(Saved data entries)
Content starts
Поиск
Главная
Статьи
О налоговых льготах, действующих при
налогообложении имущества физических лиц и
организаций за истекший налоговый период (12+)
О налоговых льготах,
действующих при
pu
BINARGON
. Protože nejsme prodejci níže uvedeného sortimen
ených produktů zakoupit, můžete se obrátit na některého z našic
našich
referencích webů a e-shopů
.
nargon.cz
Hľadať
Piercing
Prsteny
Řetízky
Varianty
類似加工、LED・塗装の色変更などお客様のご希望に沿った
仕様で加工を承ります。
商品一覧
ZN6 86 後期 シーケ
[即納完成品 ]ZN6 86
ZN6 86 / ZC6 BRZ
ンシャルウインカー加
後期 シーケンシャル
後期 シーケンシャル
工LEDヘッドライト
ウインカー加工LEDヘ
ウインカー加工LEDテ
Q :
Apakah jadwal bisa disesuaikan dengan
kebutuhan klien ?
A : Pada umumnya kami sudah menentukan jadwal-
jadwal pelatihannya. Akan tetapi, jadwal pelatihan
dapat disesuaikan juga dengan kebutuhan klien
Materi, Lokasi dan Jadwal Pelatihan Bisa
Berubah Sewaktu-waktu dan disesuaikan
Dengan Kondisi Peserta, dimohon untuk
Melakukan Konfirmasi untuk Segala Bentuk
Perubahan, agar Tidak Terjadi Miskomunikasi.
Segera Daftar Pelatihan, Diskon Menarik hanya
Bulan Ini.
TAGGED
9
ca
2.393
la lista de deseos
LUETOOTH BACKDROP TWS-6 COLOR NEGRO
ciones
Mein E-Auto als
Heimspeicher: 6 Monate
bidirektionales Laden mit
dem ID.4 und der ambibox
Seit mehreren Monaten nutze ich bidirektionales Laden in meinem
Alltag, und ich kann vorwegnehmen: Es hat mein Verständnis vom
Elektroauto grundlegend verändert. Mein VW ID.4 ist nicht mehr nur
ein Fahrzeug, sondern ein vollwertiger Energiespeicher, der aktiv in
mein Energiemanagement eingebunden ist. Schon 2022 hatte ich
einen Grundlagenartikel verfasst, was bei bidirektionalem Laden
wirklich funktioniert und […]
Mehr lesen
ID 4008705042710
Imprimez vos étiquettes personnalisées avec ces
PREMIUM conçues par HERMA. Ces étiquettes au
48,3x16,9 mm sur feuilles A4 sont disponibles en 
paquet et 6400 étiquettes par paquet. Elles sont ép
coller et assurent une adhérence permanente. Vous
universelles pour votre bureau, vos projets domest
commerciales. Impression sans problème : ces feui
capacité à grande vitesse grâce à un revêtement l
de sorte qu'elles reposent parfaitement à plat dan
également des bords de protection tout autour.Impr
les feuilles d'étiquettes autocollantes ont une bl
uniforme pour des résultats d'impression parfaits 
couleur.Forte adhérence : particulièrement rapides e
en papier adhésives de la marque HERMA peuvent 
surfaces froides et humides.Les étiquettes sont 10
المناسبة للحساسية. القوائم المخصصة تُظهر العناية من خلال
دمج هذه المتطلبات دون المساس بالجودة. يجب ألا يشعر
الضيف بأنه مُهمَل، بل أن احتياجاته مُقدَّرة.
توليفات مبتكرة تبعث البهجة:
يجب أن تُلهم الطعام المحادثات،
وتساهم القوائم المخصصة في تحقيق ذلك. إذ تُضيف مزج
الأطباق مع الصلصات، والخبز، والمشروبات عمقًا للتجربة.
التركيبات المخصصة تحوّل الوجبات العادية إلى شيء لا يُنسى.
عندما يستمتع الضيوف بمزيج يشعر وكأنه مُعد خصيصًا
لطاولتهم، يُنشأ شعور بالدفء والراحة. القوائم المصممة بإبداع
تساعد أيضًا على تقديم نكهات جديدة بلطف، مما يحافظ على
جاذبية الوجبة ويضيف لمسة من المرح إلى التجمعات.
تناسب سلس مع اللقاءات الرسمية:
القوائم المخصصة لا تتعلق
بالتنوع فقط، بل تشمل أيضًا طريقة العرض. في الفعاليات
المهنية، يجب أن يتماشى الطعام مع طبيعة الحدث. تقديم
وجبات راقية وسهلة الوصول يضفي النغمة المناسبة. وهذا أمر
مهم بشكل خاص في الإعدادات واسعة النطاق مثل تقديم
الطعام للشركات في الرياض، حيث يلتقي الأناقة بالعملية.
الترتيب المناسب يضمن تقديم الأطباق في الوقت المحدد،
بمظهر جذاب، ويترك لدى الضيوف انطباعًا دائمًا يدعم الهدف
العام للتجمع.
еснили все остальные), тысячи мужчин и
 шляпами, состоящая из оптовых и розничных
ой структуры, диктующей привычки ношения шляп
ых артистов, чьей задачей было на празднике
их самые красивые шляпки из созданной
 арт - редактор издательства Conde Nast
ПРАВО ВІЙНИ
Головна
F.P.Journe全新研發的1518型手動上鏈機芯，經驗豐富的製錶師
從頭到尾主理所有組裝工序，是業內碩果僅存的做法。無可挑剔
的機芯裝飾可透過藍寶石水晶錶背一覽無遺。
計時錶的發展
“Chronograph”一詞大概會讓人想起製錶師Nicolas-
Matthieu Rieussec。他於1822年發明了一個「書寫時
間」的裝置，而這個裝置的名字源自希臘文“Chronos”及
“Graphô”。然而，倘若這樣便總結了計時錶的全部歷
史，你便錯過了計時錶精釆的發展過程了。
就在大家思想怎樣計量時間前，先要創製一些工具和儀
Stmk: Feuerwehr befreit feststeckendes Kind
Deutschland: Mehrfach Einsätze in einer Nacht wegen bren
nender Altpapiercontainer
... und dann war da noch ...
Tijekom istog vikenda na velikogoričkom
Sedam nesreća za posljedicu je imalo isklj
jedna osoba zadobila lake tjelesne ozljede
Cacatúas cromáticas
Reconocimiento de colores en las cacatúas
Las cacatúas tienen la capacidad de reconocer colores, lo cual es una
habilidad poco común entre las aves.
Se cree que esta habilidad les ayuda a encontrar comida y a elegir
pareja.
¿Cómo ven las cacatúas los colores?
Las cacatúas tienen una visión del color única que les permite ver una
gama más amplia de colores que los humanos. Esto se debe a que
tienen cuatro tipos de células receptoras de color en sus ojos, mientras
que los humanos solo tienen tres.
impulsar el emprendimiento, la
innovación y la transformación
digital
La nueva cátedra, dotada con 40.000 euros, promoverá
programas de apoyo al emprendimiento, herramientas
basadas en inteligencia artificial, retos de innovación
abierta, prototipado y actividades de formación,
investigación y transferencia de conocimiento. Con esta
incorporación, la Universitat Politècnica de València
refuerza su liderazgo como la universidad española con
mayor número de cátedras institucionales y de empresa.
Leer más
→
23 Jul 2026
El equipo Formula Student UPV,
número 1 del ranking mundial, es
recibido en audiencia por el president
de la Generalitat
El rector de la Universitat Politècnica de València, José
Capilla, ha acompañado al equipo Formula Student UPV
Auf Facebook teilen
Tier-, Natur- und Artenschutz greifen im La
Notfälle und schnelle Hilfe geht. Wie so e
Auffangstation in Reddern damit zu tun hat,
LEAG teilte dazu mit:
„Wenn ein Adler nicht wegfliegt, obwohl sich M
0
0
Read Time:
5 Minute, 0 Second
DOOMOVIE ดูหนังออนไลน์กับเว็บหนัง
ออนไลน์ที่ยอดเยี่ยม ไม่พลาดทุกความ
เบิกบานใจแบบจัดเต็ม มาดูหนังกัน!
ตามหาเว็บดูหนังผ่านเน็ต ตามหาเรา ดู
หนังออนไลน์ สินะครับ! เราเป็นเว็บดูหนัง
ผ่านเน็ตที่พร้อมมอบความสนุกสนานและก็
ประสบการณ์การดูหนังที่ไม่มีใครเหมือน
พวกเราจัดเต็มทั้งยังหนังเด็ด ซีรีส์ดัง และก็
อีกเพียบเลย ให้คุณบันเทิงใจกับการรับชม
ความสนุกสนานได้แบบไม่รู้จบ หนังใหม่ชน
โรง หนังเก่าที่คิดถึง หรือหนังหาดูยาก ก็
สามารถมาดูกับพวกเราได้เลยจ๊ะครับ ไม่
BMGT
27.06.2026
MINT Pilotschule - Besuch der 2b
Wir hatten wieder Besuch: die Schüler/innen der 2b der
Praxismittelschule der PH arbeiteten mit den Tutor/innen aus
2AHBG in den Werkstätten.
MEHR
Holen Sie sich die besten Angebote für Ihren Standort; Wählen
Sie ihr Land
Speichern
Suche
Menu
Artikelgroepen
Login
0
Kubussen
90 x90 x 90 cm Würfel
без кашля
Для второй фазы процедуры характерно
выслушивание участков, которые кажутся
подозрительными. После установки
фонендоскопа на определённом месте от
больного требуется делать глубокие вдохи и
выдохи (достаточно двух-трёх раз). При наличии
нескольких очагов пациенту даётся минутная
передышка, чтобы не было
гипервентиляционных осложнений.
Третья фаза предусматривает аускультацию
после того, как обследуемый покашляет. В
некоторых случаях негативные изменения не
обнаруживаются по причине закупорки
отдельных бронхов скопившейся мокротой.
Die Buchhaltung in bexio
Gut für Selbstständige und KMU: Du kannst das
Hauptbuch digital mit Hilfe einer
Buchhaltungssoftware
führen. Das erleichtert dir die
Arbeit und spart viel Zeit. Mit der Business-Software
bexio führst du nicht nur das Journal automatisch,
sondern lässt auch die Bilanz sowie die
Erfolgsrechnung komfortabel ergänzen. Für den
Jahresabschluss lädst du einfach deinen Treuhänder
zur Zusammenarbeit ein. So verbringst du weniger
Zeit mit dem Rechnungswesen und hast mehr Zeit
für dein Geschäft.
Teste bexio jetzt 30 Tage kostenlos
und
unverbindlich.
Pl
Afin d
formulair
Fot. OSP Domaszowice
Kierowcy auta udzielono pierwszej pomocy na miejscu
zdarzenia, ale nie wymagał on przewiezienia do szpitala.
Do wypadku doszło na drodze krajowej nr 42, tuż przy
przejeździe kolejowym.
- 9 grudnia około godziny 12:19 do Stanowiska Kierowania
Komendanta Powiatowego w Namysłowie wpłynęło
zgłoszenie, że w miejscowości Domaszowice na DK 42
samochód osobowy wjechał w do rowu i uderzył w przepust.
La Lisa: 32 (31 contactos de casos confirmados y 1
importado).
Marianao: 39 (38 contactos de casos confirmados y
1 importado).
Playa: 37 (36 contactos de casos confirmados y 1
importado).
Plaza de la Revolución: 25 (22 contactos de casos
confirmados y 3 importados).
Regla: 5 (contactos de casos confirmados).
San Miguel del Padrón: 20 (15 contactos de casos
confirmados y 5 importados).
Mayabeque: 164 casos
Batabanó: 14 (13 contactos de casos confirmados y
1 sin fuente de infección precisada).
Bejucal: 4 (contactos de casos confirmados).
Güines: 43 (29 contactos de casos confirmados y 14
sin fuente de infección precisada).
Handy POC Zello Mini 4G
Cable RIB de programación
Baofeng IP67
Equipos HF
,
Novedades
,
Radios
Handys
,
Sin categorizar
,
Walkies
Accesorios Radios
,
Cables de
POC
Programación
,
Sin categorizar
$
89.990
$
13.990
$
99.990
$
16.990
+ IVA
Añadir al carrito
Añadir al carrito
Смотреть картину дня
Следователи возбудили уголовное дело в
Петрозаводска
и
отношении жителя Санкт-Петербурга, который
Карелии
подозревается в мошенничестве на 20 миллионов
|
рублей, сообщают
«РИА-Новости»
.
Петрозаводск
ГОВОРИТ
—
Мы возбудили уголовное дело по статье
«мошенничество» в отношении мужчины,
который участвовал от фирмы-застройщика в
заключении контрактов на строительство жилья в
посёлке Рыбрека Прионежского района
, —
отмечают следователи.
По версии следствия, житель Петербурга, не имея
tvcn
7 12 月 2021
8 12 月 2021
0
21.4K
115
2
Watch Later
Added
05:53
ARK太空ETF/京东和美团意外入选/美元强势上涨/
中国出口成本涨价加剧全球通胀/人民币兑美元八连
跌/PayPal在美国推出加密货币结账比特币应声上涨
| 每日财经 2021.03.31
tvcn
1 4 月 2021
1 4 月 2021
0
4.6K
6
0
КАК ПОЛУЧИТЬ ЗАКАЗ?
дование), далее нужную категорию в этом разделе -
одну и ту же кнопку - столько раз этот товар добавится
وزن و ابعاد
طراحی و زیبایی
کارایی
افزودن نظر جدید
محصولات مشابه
Content ends
WHAT YOU ARE ASKED TO DO
Provide an exact transcript of the lines from the one that holds "одну и ту же" through the final line of the data above.

ANSWER BELOW
одну и ту же кнопку - столько раз этот товар добавится
وزن و ابعاد
طراحی و زیبایی
کارایی
افزودن نظر جدید
محصولات مشابه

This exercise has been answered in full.